Tamil Nadu, State of the Indian federal Union, matches the linguistic boundaries of a precise community: Tamil people. This thousand-years-old nation with a rich culture is still today proudly connected to its roots; its influences covered the Indian subcontinent and Sri Lanka, even the rest of Asian region.
Tamils are considered as a nation since the 3rd century B.C. Even if the origin of the word "Tamil" cannot be clearly defined as an auto-attribution or given by a foreign people, the ethnic identity is already established during the antique period in South India. Tamils are thus members of the branch of "Dravidians", category constituted by no-Arian and no-Himalayan peoples of the Indian subcontinent.
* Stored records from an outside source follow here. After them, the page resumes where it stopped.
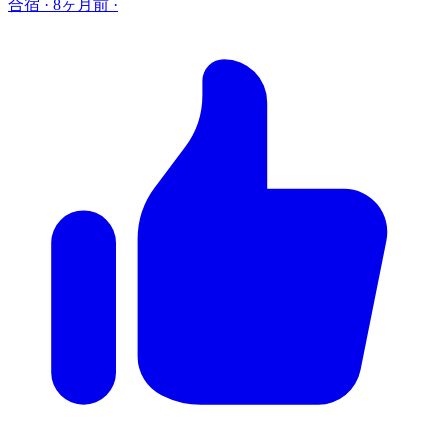
合宿
·
8ヶ月前
·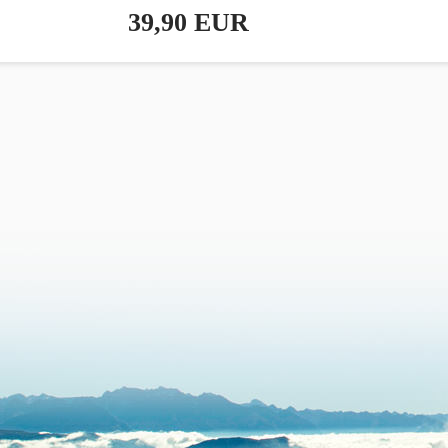
39,90 EUR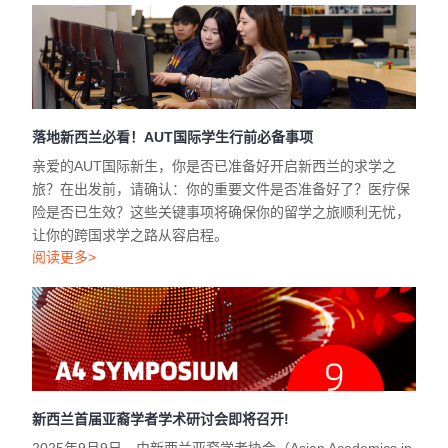
落地新西兰必看！AUT国际学生行前必备事项
亲爱的AUT国际新生，你是否已准备好开启新西兰的求学之
旅？在出发前，请确认：你的重要文件是否准备好了？医疗保
险是否已生效？这些关键事项将确保你的留学之旅顺利无忧，
让你的跨国求学之路从容启程。
阅读更多>
新西兰首届亚裔学者学术研讨会即将召开!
The origin of Tamil's settlement in Sri Lanka is more subject to debate: some theories fix their arrival near the 10th century A.D., period of invasions from South India, whereas other makes it the first native presence on the island. In any case, very narrow cultural links unite populations of South India and Sri Lanka since the antique period. Tamil is considered as a classic language, a prestigious demarcation for this cultural community. Beside Latin and old-Greek in Europe, beside classical Arabic in the Muslim world or Mandarin in East Asia, Tamil is a living language spoken by more than 80 million people.
The Tamil culture has a considerable importance in South India; in the subcontinent in general way and its contributions to the Asian culture are remarkable. The Tamil artistic contribution can be seen in the architecture and decoration of Hindu temples in South India, considered as one of the most beautiful religious monuments. Large-sized sculptures and majestic entrances are embellished by mythological representations. Although the majority of Tamil population is Hindu, the community also counts Christian and Muslim minorities, heritage of cultural exchanges based on trade then colonization.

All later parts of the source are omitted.